TASK DETAILS :: Restate each entry below word for word, without skipping any.

Saved entries:

########################################

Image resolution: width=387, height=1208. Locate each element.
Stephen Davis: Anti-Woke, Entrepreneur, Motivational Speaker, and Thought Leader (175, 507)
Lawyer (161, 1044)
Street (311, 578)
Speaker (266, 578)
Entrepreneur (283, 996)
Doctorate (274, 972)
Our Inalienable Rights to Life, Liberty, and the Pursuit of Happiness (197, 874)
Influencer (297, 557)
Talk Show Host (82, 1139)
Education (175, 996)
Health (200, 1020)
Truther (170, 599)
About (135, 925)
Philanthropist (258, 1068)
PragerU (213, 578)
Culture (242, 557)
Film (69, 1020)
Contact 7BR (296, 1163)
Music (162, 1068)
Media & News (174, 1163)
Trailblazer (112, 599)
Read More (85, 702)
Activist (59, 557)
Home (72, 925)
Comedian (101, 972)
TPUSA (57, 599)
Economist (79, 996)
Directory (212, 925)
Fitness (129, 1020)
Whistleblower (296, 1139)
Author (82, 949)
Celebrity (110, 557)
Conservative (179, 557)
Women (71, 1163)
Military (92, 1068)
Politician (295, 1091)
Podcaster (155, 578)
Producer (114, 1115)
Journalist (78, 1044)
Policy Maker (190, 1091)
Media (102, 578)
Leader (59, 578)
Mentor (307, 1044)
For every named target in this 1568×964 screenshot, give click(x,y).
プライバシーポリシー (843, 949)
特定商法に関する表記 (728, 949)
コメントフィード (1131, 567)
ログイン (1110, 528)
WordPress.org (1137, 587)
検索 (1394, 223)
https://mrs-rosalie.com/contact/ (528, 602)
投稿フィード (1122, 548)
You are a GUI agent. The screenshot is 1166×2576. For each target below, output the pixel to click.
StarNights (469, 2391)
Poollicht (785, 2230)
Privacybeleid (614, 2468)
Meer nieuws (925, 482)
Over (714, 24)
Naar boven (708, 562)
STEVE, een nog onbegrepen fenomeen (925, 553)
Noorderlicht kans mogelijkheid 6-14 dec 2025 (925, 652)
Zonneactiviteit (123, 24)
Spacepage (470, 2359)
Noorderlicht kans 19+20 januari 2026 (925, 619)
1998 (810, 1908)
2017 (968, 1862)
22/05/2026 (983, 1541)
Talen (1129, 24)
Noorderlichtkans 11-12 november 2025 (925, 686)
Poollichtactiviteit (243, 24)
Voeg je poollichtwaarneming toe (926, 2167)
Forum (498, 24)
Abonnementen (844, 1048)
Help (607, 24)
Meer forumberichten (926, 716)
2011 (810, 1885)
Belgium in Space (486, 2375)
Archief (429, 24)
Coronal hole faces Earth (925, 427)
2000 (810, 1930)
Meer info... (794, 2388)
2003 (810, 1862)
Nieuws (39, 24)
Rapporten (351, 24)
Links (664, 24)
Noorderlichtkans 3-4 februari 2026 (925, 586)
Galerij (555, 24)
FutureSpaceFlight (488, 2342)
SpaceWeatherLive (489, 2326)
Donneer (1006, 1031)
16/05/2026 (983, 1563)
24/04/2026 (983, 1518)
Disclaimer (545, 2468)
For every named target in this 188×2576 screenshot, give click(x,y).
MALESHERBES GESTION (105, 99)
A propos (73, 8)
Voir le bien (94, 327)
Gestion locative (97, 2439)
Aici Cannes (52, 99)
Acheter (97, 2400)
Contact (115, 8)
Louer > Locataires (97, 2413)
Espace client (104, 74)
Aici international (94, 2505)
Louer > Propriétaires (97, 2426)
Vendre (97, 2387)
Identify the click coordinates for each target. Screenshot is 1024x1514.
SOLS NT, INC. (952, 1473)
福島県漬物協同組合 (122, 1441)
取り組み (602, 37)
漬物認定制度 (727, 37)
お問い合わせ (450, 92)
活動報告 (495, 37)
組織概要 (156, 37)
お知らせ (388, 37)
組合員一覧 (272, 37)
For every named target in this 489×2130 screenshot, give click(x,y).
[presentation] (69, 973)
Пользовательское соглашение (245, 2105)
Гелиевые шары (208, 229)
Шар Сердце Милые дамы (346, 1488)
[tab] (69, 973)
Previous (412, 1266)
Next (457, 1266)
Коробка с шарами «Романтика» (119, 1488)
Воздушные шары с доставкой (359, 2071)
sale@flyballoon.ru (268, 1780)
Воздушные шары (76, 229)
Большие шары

########################################

REPLY TO THE TASK ::
Image resolution: width=387, height=1208. Locate each element.
Stephen Davis: Anti-Woke, Entrepreneur, Motivational Speaker, and Thought Leader (175, 507)
Lawyer (161, 1044)
Street (311, 578)
Speaker (266, 578)
Entrepreneur (283, 996)
Doctorate (274, 972)
Our Inalienable Rights to Life, Liberty, and the Pursuit of Happiness (197, 874)
Influencer (297, 557)
Talk Show Host (82, 1139)
Education (175, 996)
Health (200, 1020)
Truther (170, 599)
About (135, 925)
Philanthropist (258, 1068)
PragerU (213, 578)
Culture (242, 557)
Film (69, 1020)
Contact 7BR (296, 1163)
Music (162, 1068)
Media & News (174, 1163)
Trailblazer (112, 599)
Read More (85, 702)
Activist (59, 557)
Home (72, 925)
Comedian (101, 972)
TPUSA (57, 599)
Economist (79, 996)
Directory (212, 925)
Fitness (129, 1020)
Whistleblower (296, 1139)
Author (82, 949)
Celebrity (110, 557)
Conservative (179, 557)
Women (71, 1163)
Military (92, 1068)
Politician (295, 1091)
Podcaster (155, 578)
Producer (114, 1115)
Journalist (78, 1044)
Policy Maker (190, 1091)
Media (102, 578)
Leader (59, 578)
Mentor (307, 1044)
For every named target in this 1568×964 screenshot, give click(x,y).
プライバシーポリシー (843, 949)
特定商法に関する表記 (728, 949)
コメントフィード (1131, 567)
ログイン (1110, 528)
WordPress.org (1137, 587)
検索 (1394, 223)
https://mrs-rosalie.com/contact/ (528, 602)
投稿フィード (1122, 548)
You are a GUI agent. The screenshot is 1166×2576. For each target below, output the pixel to click.
StarNights (469, 2391)
Poollicht (785, 2230)
Privacybeleid (614, 2468)
Meer nieuws (925, 482)
Over (714, 24)
Naar boven (708, 562)
STEVE, een nog onbegrepen fenomeen (925, 553)
Noorderlicht kans mogelijkheid 6-14 dec 2025 (925, 652)
Zonneactiviteit (123, 24)
Spacepage (470, 2359)
Noorderlicht kans 19+20 januari 2026 (925, 619)
1998 (810, 1908)
2017 (968, 1862)
22/05/2026 (983, 1541)
Talen (1129, 24)
Noorderlichtkans 11-12 november 2025 (925, 686)
Poollichtactiviteit (243, 24)
Voeg je poollichtwaarneming toe (926, 2167)
Forum (498, 24)
Abonnementen (844, 1048)
Help (607, 24)
Meer forumberichten (926, 716)
2011 (810, 1885)
Belgium in Space (486, 2375)
Archief (429, 24)
Coronal hole faces Earth (925, 427)
2000 (810, 1930)
Meer info... (794, 2388)
2003 (810, 1862)
Nieuws (39, 24)
Rapporten (351, 24)
Links (664, 24)
Noorderlichtkans 3-4 februari 2026 (925, 586)
Galerij (555, 24)
FutureSpaceFlight (488, 2342)
SpaceWeatherLive (489, 2326)
Donneer (1006, 1031)
16/05/2026 (983, 1563)
24/04/2026 (983, 1518)
Disclaimer (545, 2468)
For every named target in this 188×2576 screenshot, give click(x,y).
MALESHERBES GESTION (105, 99)
A propos (73, 8)
Voir le bien (94, 327)
Gestion locative (97, 2439)
Aici Cannes (52, 99)
Acheter (97, 2400)
Contact (115, 8)
Louer > Locataires (97, 2413)
Espace client (104, 74)
Aici international (94, 2505)
Louer > Propriétaires (97, 2426)
Vendre (97, 2387)
Identify the click coordinates for each target. Screenshot is 1024x1514.
SOLS NT, INC. (952, 1473)
福島県漬物協同組合 (122, 1441)
取り組み (602, 37)
漬物認定制度 (727, 37)
お問い合わせ (450, 92)
活動報告 (495, 37)
組織概要 (156, 37)
お知らせ (388, 37)
組合員一覧 (272, 37)
For every named target in this 489×2130 screenshot, give click(x,y).
[presentation] (69, 973)
Пользовательское соглашение (245, 2105)
Гелиевые шары (208, 229)
Шар Сердце Милые дамы (346, 1488)
[tab] (69, 973)
Previous (412, 1266)
Next (457, 1266)
Коробка с шарами «Романтика» (119, 1488)
Воздушные шары с доставкой (359, 2071)
sale@flyballoon.ru (268, 1780)
Воздушные шары (76, 229)
Большие шары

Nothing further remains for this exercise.